In a unanimous 136-page decision written by Associate Justice Amy Lazaro-Javier, the Court struck down what had become a cynical scheme to turn social health insurance funds into what amounted to a hidden pork barrel, which can be connected to the ongoing flood control controversy involving the Department of Public Works and Highways and several other high-ranking officials.
The P60 billion began its life as “excess reserve funds” of PhilHealth. Under the 2024 national budget, specifically through Special Provision 1(d) in the General Appropriations Act of 2024, and guided by a directive from the Department of Finance under DoF Circular 003-2024, those “excess” funds of government-owned and -controlled corporations were ordered swept into the National Treasury.
From there, the money was earmarked not for health, but to fund “unprogrammed appropriations.” Among the beneficiaries were flood control projects of the DPWH. In effect, the funds meant to insure the health of ordinary Filipinos were diverted to finance questionable infrastructure spending.
The Supreme Court was blunt: Congress has no power to override the Universal Health Care Act through a budget line. Section 11 of the UHCA requires PhilHealth to keep reserves equivalent to two years of projected expenditures and explicitly bars any portion of that fund or its income from being transferred to the national government or any agency.
In its ruling, the Court underscored: “The issue was never about idle funds; it was about funds deliberately made idle at PhilHealth, turned into a pliable fund balance ripe for exploitation, wittingly or unwittingly.”
This is where accountability must begin. The decision names, but does not yet hold to account, certain individuals — the Court denied calls to pin liability on then-Finance Secretary (now Executive Secretary) Ralph Recto, or even former Executive Secretary Lucas Bernabe, former Chief Justice, for malversation or plunder.
But the factual backdrop remains: funds earmarked for health were funneled to projects under fire for corruption and ghost flood control schemes. As noted by former Justice Antonio T. Carpio, those transfers facilitated “substandard flood-control projects.”
This decision gives an important tool to the ICI, which is now investigating alleged anomalies in flood control spending. It is, in fact, a gift from the Supreme Court to the ICI — an assist to give the body the strong arm it may have been missing as of late. With the Court having voided the transfer that provided the financial lifeline for those projects, the ICI can now demand a full accounting of how much of PhilHealth’s money was spent, where it went, who paid contractors, and whether there was a paper trail for the unprogrammed appropriations.
More than that, the ICI, backed by the Court’s strong ruling, can push for criminal referral for those responsible for implementing what the Court called “grave abuse of discretion amounting to lack or excess of jurisdiction,” especially if funds went to bogus or substandard flood control projects.

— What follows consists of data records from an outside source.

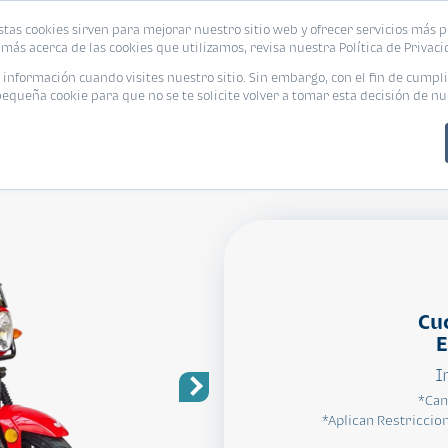
stas cookies sirven para mejorar nuestro sitio web y ofrecer servicios más p
más acerca de las cookies que utilizamos, revisa nuestra Política de Privaci
nformación cuando visites nuestro sitio. Sin embargo, con el fin de cumpli
queña cookie para que no se te solicite volver a tomar esta decisión de nu
Cu
E
I
*Can
*Aplican Restriccion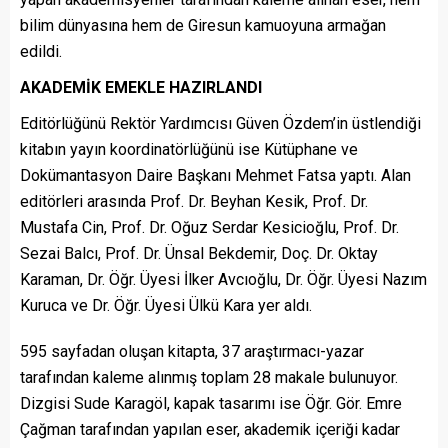
bilim dünyasına hem de Giresun kamuoyuna armağan
edildi.
AKADEMİK EMEKLE HAZIRLANDI
Editörlüğünü Rektör Yardımcısı Güven Özdem’in üstlendiği
kitabın yayın koordinatörlüğünü ise Kütüphane ve
Dokümantasyon Daire Başkanı Mehmet Fatsa yaptı. Alan
editörleri arasında Prof. Dr. Beyhan Kesik, Prof. Dr.
Mustafa Cin, Prof. Dr. Oğuz Serdar Kesicioğlu, Prof. Dr.
Sezai Balcı, Prof. Dr. Ünsal Bekdemir, Doç. Dr. Oktay
Karaman, Dr. Öğr. Üyesi İlker Avcıoğlu, Dr. Öğr. Üyesi Nazım
Kuruca ve Dr. Öğr. Üyesi Ülkü Kara yer aldı.
595 sayfadan oluşan kitapta, 37 araştırmacı-yazar
tarafından kaleme alınmış toplam 28 makale bulunuyor.
Dizgisi Sude Karagöl, kapak tasarımı ise Öğr. Gör. Emre
Çağman tarafından yapılan eser, akademik içeriği kadar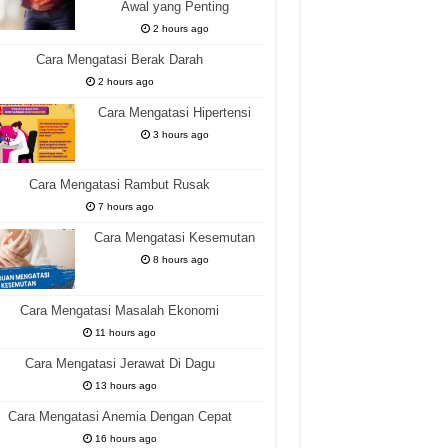
Awal yang Penting
2 hours ago
Cara Mengatasi Berak Darah
2 hours ago
Cara Mengatasi Hipertensi
3 hours ago
Cara Mengatasi Rambut Rusak
7 hours ago
Cara Mengatasi Kesemutan
8 hours ago
Cara Mengatasi Masalah Ekonomi
11 hours ago
Cara Mengatasi Jerawat Di Dagu
13 hours ago
Cara Mengatasi Anemia Dengan Cepat
16 hours ago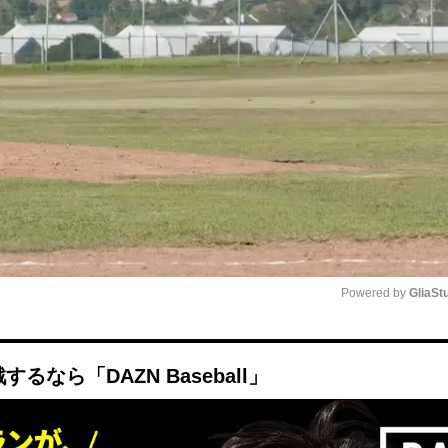
Powered by 
GliaSt
Mute
なら「DAZN Baseball」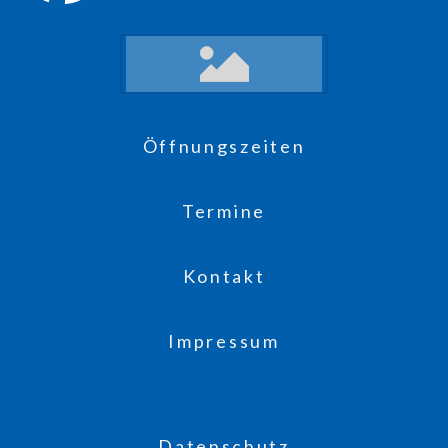
Öffnungszeiten
Termine
Kontakt
Impressum
Datenschutz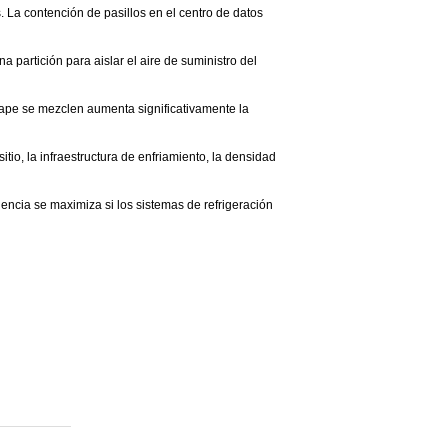
 La contención de pasillos en el centro de datos
a partición para aislar el aire de suministro del
 escape se mezclen aumenta significativamente la
itio, la infraestructura de enfriamiento, la densidad
iencia se maximiza si los sistemas de refrigeración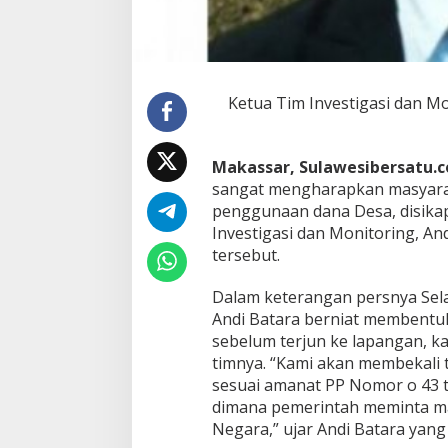
a
n
a
D
e
s
Ketua Tim Investigasi dan M
a
Makassar, Sulawesibersatu
sangat mengharapkan masyara
penggunaan dana Desa, disikap
Investigasi dan Monitoring, An
tersebut.
Dalam keterangan persnya Sel
Andi Batara berniat membentu
sebelum terjun ke lapangan, k
timnya.
“Kami akan membekali t
sesuai amanat PP Nomor o 43 
dimana pemerintah meminta m
Negara,” ujar Andi Batara yang 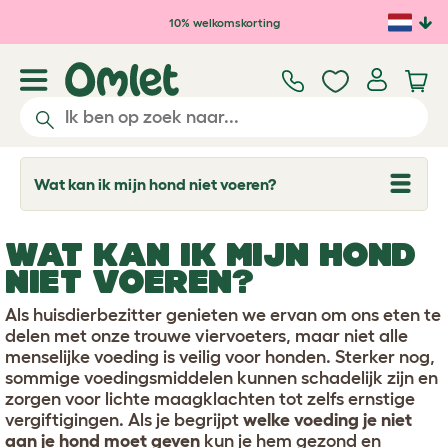
Ga naar de hoofdinhoud
10% welkomskorting
Wat kan ik mijn hond niet voeren?
T
o
g
g
WAT KAN IK MIJN HOND
l
e
NIET VOEREN?
d
r
Als huisdierbezitter genieten we ervan om ons eten te
o
p
delen met onze trouwe viervoeters, maar niet alle
d
menselijke voeding is veilig voor honden. Sterker nog,
o
sommige voedingsmiddelen kunnen schadelijk zijn en
w
zorgen voor lichte maagklachten tot zelfs ernstige
n
vergiftigingen. Als je begrijpt
welke voeding je niet
aan je hond moet geven
kun je hem gezond en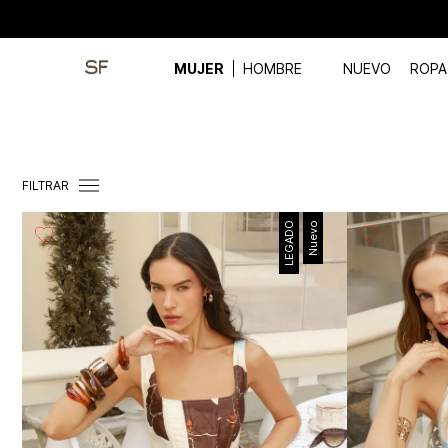
MUJER
HOMBRE
NUEVO
ROPA
FILTRAR
LEGADO
Nuevo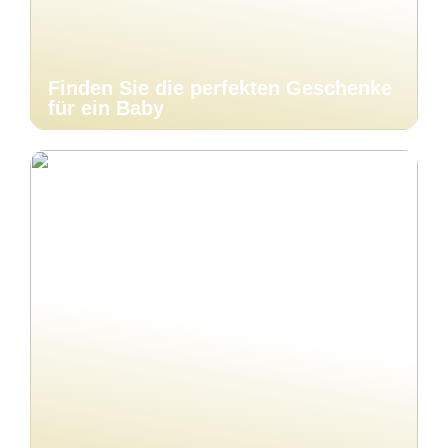
Finden Sie die perfekten Geschenke
für ein Baby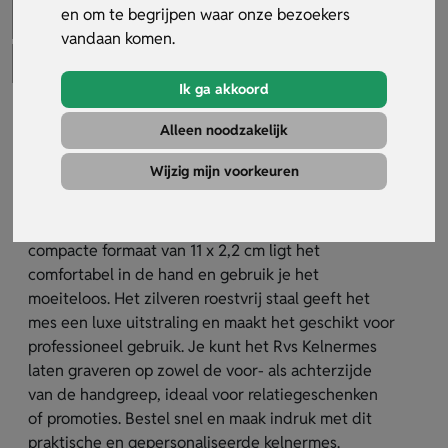
en om te begrijpen waar onze bezoekers
vandaan komen.
Ik ga akkoord
Rvs Kelnermes
Alleen noodzakelijk
Artikelnummer:
31750
Wijzig mijn voorkeuren
Het Rvs Kelnermes is een betrouwbare toevoeging
aan iedere horecagelegenheid. Dankzij het
compacte formaat van 11 x 2,2 cm ligt het
comfortabel in de hand en gebruik je het
moeiteloos. Het zilveren roestvrij staal geeft het
mes een luxe uitstraling en maakt het geschikt voor
professioneel gebruik. Je kunt het Rvs Kelnermes
laten graveren op zowel de voor- als achterzijde
van de handgreep, ideaal voor relatiegeschenken
of promoties. Bestel snel en maak indruk met dit
praktische en gepersonaliseerde kelnermes.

For the public, this is a victory. It sends a message that social health insurance is not a discretionary pot for infrastructure pork and that any future attempts to redirect what belongs to public health must answer first to the law and to the people who depend on PhilHealth.
Now, Congress and the executive must comply without pretense. They must return the funds via the 2026 GAA as ordered by the Court. Any further delay or attempt to tinker with the directive would amount to contempt not just of the law but of every Filipino who believes that access to health must not be sacrificed at the altar of infrastructure deals.
The Supreme Court decision restores not only money but principle. It demands accountability from those who treated health funds as disposable. It gives the ICI ammunition to unmask corruption behind flood control megaprojects. And, at the end of the day, it demands that the government remember that public funds are a public trust.